__What the exercise asks__. An exact reproduction of the listing, minus the pictures, is the required output.

__Record set__.
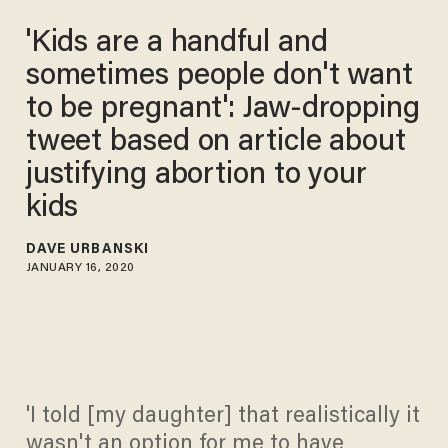
'Kids are a handful and
sometimes people don't want
to be pregnant': Jaw-dropping
tweet based on article about
justifying abortion to your
kids
DAVE URBANSKI
JANUARY 16, 2020
'I told [my daughter] that realistically it
wasn't an option for me to have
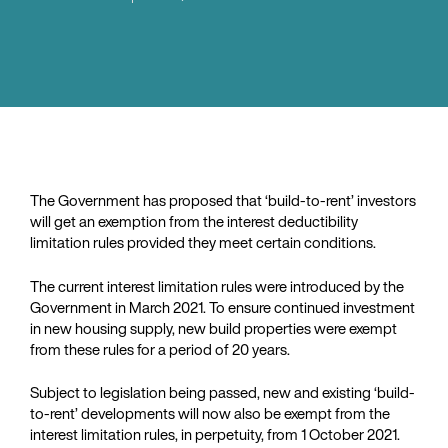
The Government has proposed that ‘build-to-rent’ investors
will get an exemption from the interest deductibility
limitation rules provided they meet certain conditions.
The current interest limitation rules were introduced by the
Government in March 2021. To ensure continued investment
in new housing supply, new build properties were exempt
from these rules for a period of 20 years.
Subject to legislation being passed, new and existing ‘build-
to-rent’ developments will now also be exempt from the
interest limitation rules, in perpetuity, from 1 October 2021.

__Answer box__.
'Kids are a handful and
sometimes people don't want
to be pregnant': Jaw-dropping
tweet based on article about
justifying abortion to your
kids
DAVE URBANSKI
JANUARY 16, 2020
'I told [my daughter] that realistically it
wasn't an option for me to have
The Government has proposed that ‘build-to-rent’ investors
will get an exemption from the interest deductibility
limitation rules provided they meet certain conditions.
The current interest limitation rules were introduced by the
Government in March 2021. To ensure continued investment
in new housing supply, new build properties were exempt
from these rules for a period of 20 years.
Subject to legislation being passed, new and existing ‘build-
to-rent’ developments will now also be exempt from the
interest limitation rules, in perpetuity, from 1 October 2021.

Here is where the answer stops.